*** Opening of DATASET CONTENT ***

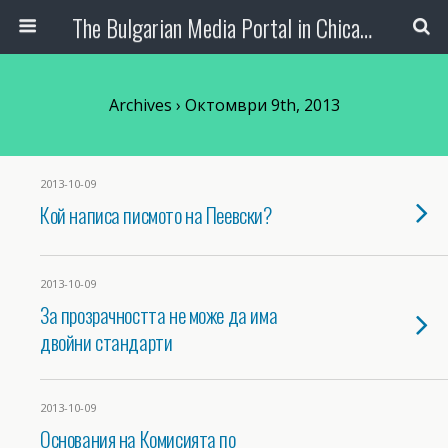
The Bulgarian Media Portal in Chicago
Archives › Октомври 9th, 2013
2013-10-09
Кой написа писмото на Пеевски?
2013-10-09
За прозрачността не може да има
двойни стандарти
2013-10-09
Основания на Комисията по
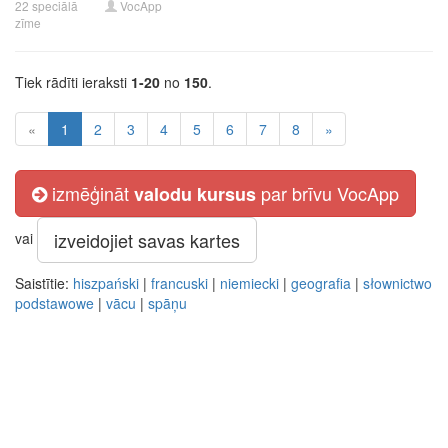
22 speciālā
VocApp
zīme
Tiek rādīti ieraksti
1-20
no
150
.
«
1
2
3
4
5
6
7
8
»
izmēģināt
par brīvu VocApp
valodu kursus
izveidojiet savas kartes
vai
Saistītie:
hiszpański
|
francuski
|
niemiecki
|
geografia
|
słownictwo
podstawowe
|
vācu
|
spāņu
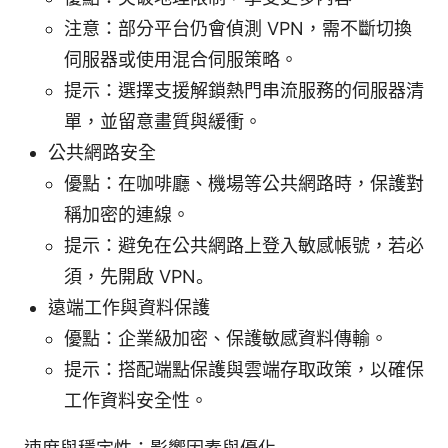
注意：部分平台仍會偵測 VPN，需不斷切換
伺服器或使用混合伺服策略。
提示：選擇支援解鎖熱門串流服務的伺服器清
單，並留意畫質與緩衝。
公共網路安全
優點：在咖啡廳、機場等公共網路時，保護對
稱加密的連線。
提示：避免在公共網路上登入敏感帳號，若必
須，先開啟 VPN。
遠端工作與資料保護
優點：企業級加密、保護敏感資料傳輸。
提示：搭配端點保護與雲端存取政策，以確保
工作資料安全性。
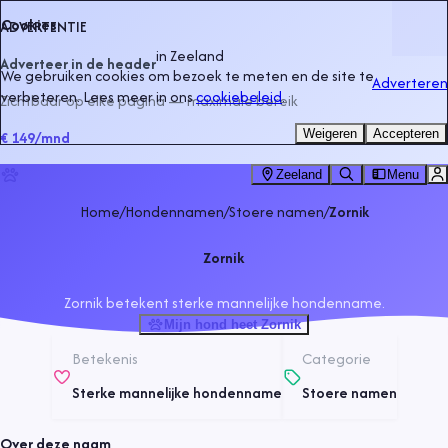
Cookies
ADVERTENTIE
in
Zeeland
Adverteer in de header
We gebruiken cookies om bezoek te meten en de site te
Adverteren
verbeteren. Lees meer in ons
cookiebeleid
.
Zichtbaar op elke pagina — maximale bereik
Weigeren
Accepteren
€ 149
/mnd
Zeeland
Menu
Home
/
Hondennamen
/
Stoere namen
/
Zornik
Zornik
Zornik betekent sterke mannelijke hondenname.
Mijn hond heet Zornik
Betekenis
Categorie
Sterke mannelijke hondenname
Stoere namen
Over deze naam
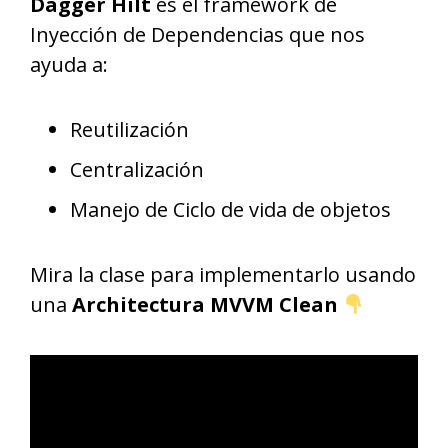
Dagger Hilt
es el framework de
Inyección de Dependencias que nos
ayuda a:
Reutilización
Centralización
Manejo de Ciclo de vida de objetos
Mira la clase para implementarlo usando
una
Architectura MVVM Clean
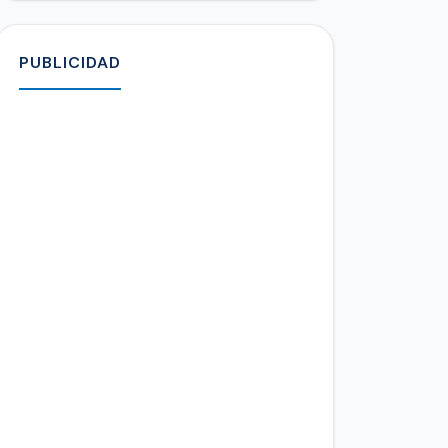
PUBLICIDAD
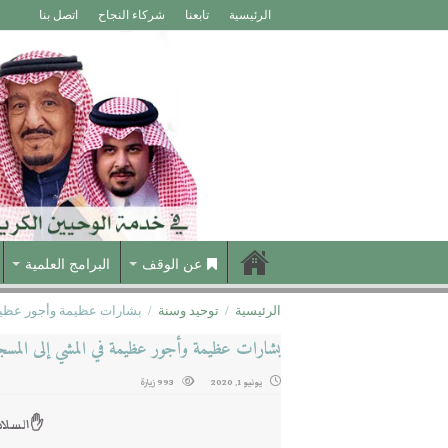
الرئيسية
تابعنا
شركاء النجاح
اتصل بنا
عن الوقف
البرامج العلمية
الرئيسية
/
توحيد وسنة
/
بشارات عظيمة وأجور عظي
بشارات عظيمة وأجور عظيمة في المشي إلى المسج
يونيو 1, 2020
993 زيارة
✋السلام 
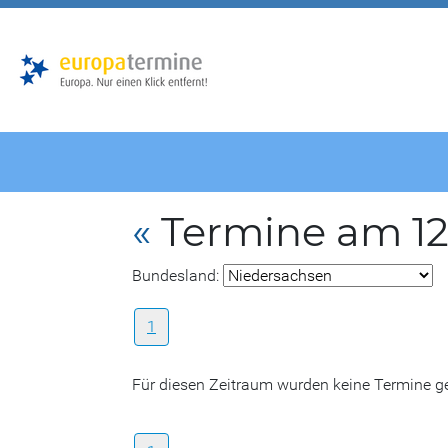
Zur
Zum
Hauptnavigation
Hauptbereich
«
Termine am 1
Bundesland:
1
Für diesen Zeitraum wurden keine Termine 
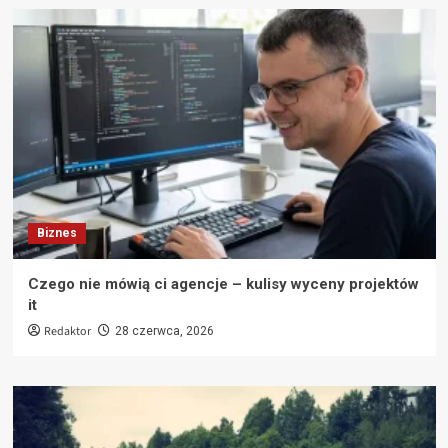
Biznes
Czego nie mówią ci agencje – kulisy wyceny projektów
it
Redaktor
28 czerwca, 2026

*** Close of DATASET CONTENT ***

YOUR ASSIGNMENT: Only the lines above from the one containing "提示：選擇支援解鎖熱門串流服務的伺服器清" through the one containing "Over deze naam" should be returned, verbatim and inclusive, with pictures excluded.

RESPONSE FOR THIS EXERCISE:
提示：選擇支援解鎖熱門串流服務的伺服器清
單，並留意畫質與緩衝。
公共網路安全
優點：在咖啡廳、機場等公共網路時，保護對
稱加密的連線。
提示：避免在公共網路上登入敏感帳號，若必
須，先開啟 VPN。
遠端工作與資料保護
優點：企業級加密、保護敏感資料傳輸。
提示：搭配端點保護與雲端存取政策，以確保
工作資料安全性。
Cookies
ADVERTENTIE
in
Zeeland
Adverteer in de header
We gebruiken cookies om bezoek te meten en de site te
Adverteren
verbeteren. Lees meer in ons
cookiebeleid
.
Zichtbaar op elke pagina — maximale bereik
Weigeren
Accepteren
€ 149
/mnd
Zeeland
Menu
Home
/
Hondennamen
/
Stoere namen
/
Zornik
Zornik
Zornik betekent sterke mannelijke hondenname.
Mijn hond heet Zornik
Betekenis
Categorie
Sterke mannelijke hondenname
Stoere namen
Over deze naam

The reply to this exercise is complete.